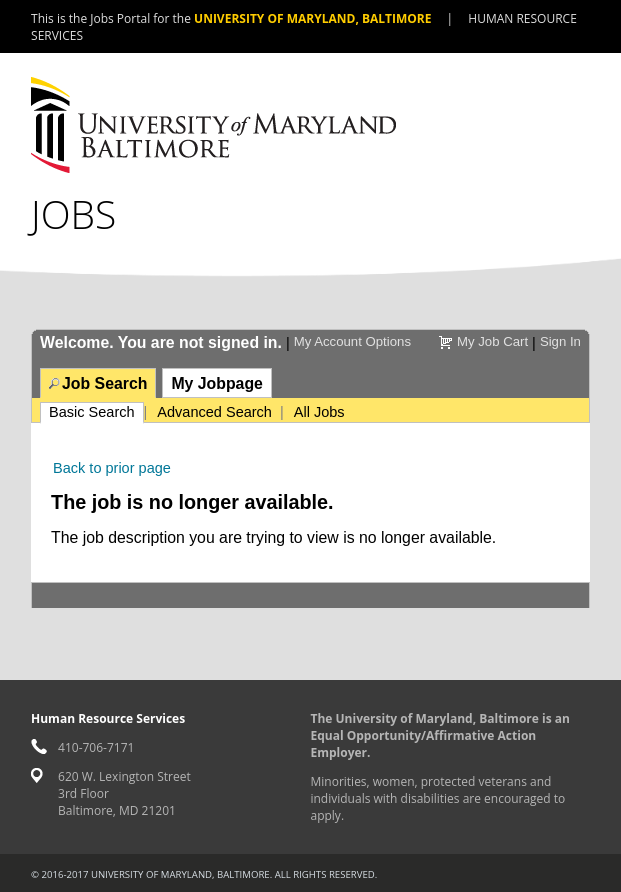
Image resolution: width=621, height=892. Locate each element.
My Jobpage (216, 383)
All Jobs (319, 412)
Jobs (73, 213)
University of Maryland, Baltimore (312, 18)
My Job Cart (492, 341)
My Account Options (352, 341)
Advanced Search (214, 412)
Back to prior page (112, 468)
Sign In (560, 341)
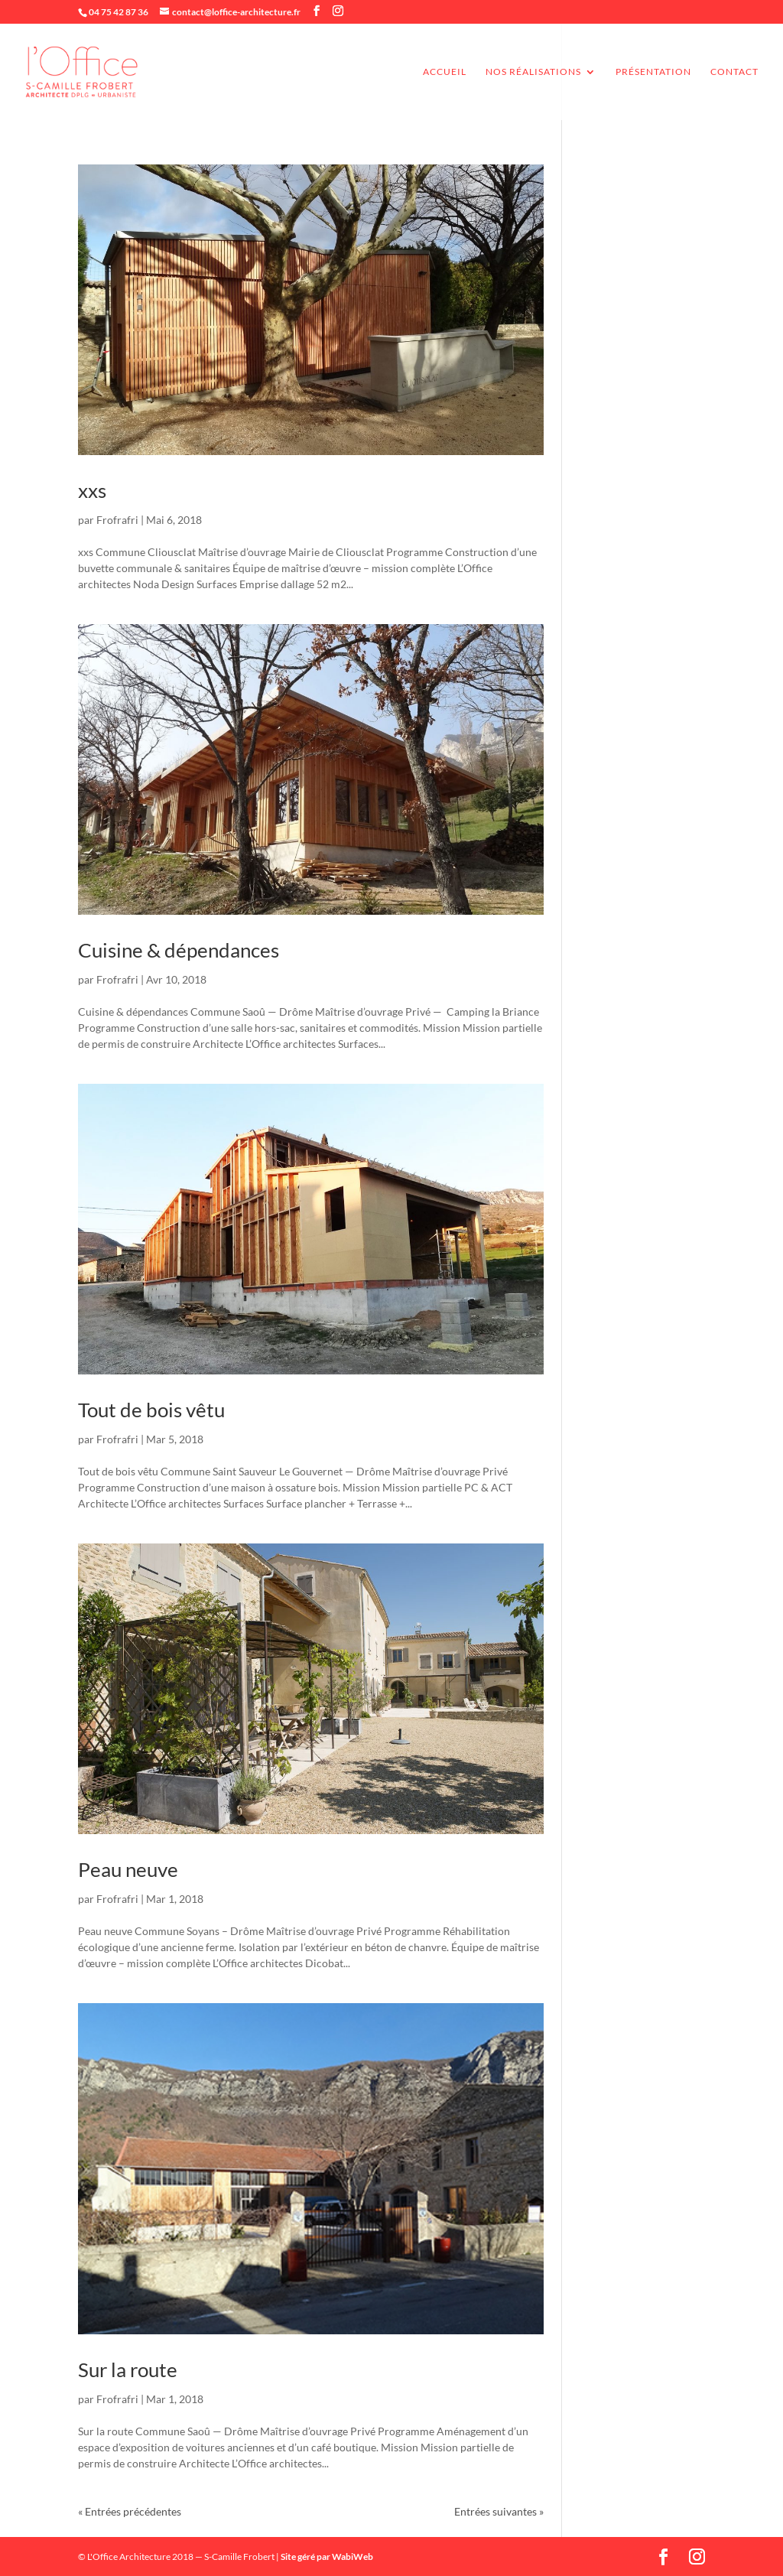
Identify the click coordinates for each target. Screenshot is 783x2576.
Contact (734, 72)
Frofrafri (117, 519)
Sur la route (127, 2369)
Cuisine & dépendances (178, 950)
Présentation (653, 72)
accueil (444, 72)
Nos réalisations (533, 72)
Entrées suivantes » (499, 2511)
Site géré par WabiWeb (327, 2556)
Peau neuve (128, 1869)
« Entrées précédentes (129, 2511)
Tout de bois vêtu (151, 1409)
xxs (92, 490)
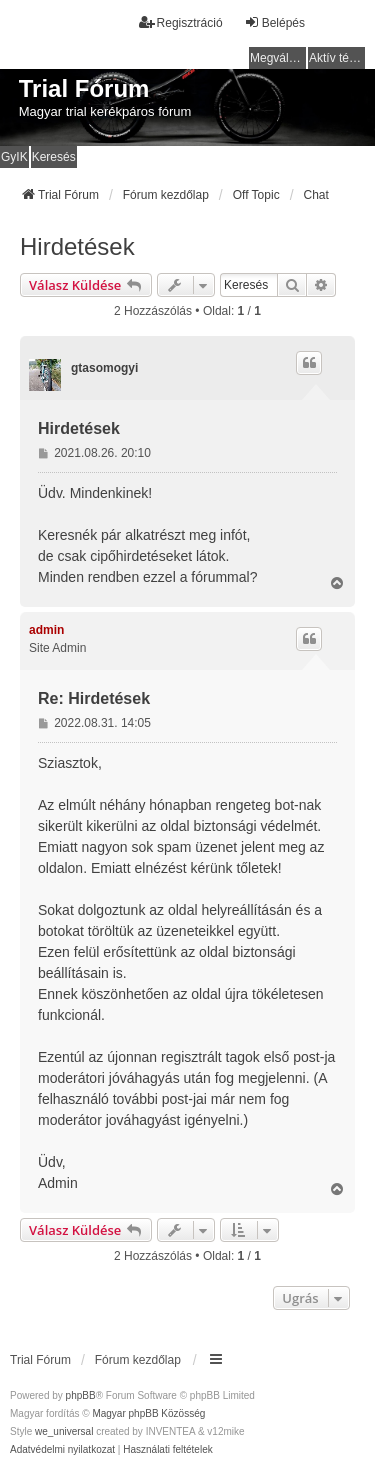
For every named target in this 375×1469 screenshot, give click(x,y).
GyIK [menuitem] (14, 157)
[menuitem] (62, 1450)
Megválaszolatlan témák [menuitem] (278, 58)
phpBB (81, 1395)
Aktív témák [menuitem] (337, 58)
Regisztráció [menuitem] (181, 22)
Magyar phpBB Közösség (148, 1413)
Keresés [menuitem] (54, 157)
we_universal (64, 1431)
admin (46, 630)
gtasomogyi (104, 368)
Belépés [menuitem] (274, 22)
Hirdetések (77, 246)
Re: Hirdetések (94, 698)
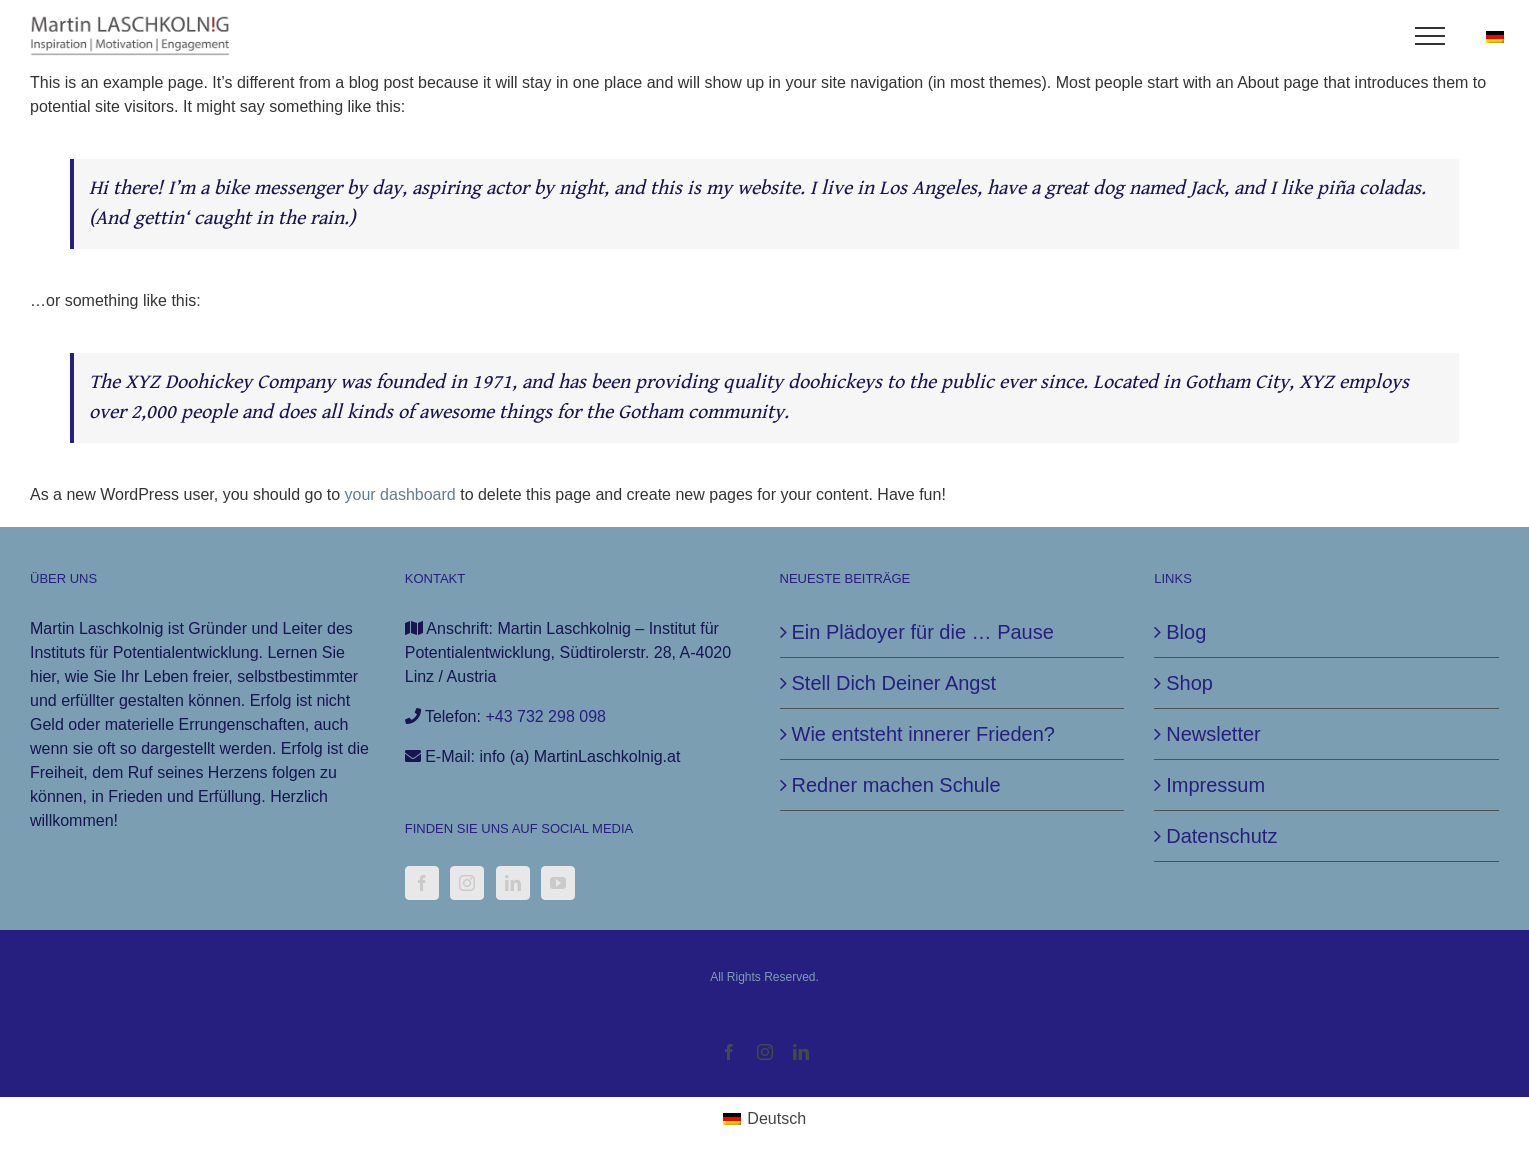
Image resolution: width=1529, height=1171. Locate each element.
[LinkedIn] (513, 883)
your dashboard (400, 494)
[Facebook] (422, 883)
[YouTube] (558, 883)
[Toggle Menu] (1430, 36)
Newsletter (1213, 734)
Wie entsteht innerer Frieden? (923, 734)
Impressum (1215, 785)
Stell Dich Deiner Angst (894, 683)
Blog (1186, 632)
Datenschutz (1221, 836)
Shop (1189, 683)
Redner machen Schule (896, 785)
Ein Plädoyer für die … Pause (923, 632)
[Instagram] (467, 883)
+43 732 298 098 (545, 716)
***
- The problem: Pictures don't belong in the copy. Retype exactly the lines from the one with "Sur la route (127, 2369)" through the last line of the records.

- Response area:
Sur la route (127, 2369)
Cuisine & dépendances (178, 950)
Présentation (653, 72)
accueil (444, 72)
Nos réalisations (533, 72)
Entrées suivantes » (499, 2511)
Site géré par WabiWeb (327, 2556)
Peau neuve (128, 1869)
« Entrées précédentes (129, 2511)
Tout de bois vêtu (151, 1409)
xxs (92, 490)
For every named target in this 375×1469 screenshot, give click(x,y).
GyIK [menuitem] (14, 157)
[menuitem] (62, 1450)
Megválaszolatlan témák [menuitem] (278, 58)
phpBB (81, 1395)
Aktív témák [menuitem] (337, 58)
Regisztráció [menuitem] (181, 22)
Magyar phpBB Közösség (148, 1413)
Keresés [menuitem] (54, 157)
we_universal (64, 1431)
admin (46, 630)
gtasomogyi (104, 368)
Belépés [menuitem] (274, 22)
Hirdetések (77, 246)
Re: Hirdetések (94, 698)
Image resolution: width=1529, height=1171. Locate each element.
[LinkedIn] (513, 883)
your dashboard (400, 494)
[Facebook] (422, 883)
[YouTube] (558, 883)
[Toggle Menu] (1430, 36)
Newsletter (1213, 734)
Wie entsteht innerer Frieden? (923, 734)
Impressum (1215, 785)
Stell Dich Deiner Angst (894, 683)
Blog (1186, 632)
Datenschutz (1221, 836)
Shop (1189, 683)
Redner machen Schule (896, 785)
Ein Plädoyer für die … Pause (923, 632)
[Instagram] (467, 883)
+43 732 298 098 (545, 716)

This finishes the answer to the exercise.